◆ EXERCISE DESCRIPTION
Output must match the records, character for character.
--------------------------------
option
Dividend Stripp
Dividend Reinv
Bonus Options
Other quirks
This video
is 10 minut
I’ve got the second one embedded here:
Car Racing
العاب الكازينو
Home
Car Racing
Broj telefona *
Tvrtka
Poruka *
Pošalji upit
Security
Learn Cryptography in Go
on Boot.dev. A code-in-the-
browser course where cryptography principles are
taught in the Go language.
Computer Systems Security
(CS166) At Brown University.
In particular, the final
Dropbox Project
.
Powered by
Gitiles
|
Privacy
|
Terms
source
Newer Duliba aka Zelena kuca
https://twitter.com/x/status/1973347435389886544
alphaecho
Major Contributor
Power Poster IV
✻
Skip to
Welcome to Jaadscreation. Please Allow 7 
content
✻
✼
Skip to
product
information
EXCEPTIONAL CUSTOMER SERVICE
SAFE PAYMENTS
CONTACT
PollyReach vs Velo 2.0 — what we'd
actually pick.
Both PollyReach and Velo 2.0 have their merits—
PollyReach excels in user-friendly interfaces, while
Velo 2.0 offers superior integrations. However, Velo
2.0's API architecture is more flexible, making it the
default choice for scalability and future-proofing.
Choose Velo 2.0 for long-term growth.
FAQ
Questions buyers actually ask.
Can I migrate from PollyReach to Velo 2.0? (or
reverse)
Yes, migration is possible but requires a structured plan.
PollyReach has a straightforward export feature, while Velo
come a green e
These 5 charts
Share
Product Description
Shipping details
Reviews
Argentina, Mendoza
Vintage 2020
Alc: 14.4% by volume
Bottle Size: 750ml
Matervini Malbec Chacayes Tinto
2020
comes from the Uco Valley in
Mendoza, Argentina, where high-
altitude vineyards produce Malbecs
--------------------------------
◆ SOLUTION
option
Dividend Stripp
Dividend Reinv
Bonus Options
Other quirks
This video
is 10 minut
I’ve got the second one embedded here:
Car Racing
العاب الكازينو
Home
Car Racing
Broj telefona *
Tvrtka
Poruka *
Pošalji upit
Security
Learn Cryptography in Go
on Boot.dev. A code-in-the-
browser course where cryptography principles are
taught in the Go language.
Computer Systems Security
(CS166) At Brown University.
In particular, the final
Dropbox Project
.
Powered by
Gitiles
|
Privacy
|
Terms
source
Newer Duliba aka Zelena kuca
https://twitter.com/x/status/1973347435389886544
alphaecho
Major Contributor
Power Poster IV
✻
Skip to
Welcome to Jaadscreation. Please Allow 7 
content
✻
✼
Skip to
product
information
EXCEPTIONAL CUSTOMER SERVICE
SAFE PAYMENTS
CONTACT
PollyReach vs Velo 2.0 — what we'd
actually pick.
Both PollyReach and Velo 2.0 have their merits—
PollyReach excels in user-friendly interfaces, while
Velo 2.0 offers superior integrations. However, Velo
2.0's API architecture is more flexible, making it the
default choice for scalability and future-proofing.
Choose Velo 2.0 for long-term growth.
FAQ
Questions buyers actually ask.
Can I migrate from PollyReach to Velo 2.0? (or
reverse)
Yes, migration is possible but requires a structured plan.
PollyReach has a straightforward export feature, while Velo
come a green e
These 5 charts
Share
Product Description
Shipping details
Reviews
Argentina, Mendoza
Vintage 2020
Alc: 14.4% by volume
Bottle Size: 750ml
Matervini Malbec Chacayes Tinto
2020
comes from the Uco Valley in
Mendoza, Argentina, where high-
altitude vineyards produce Malbecs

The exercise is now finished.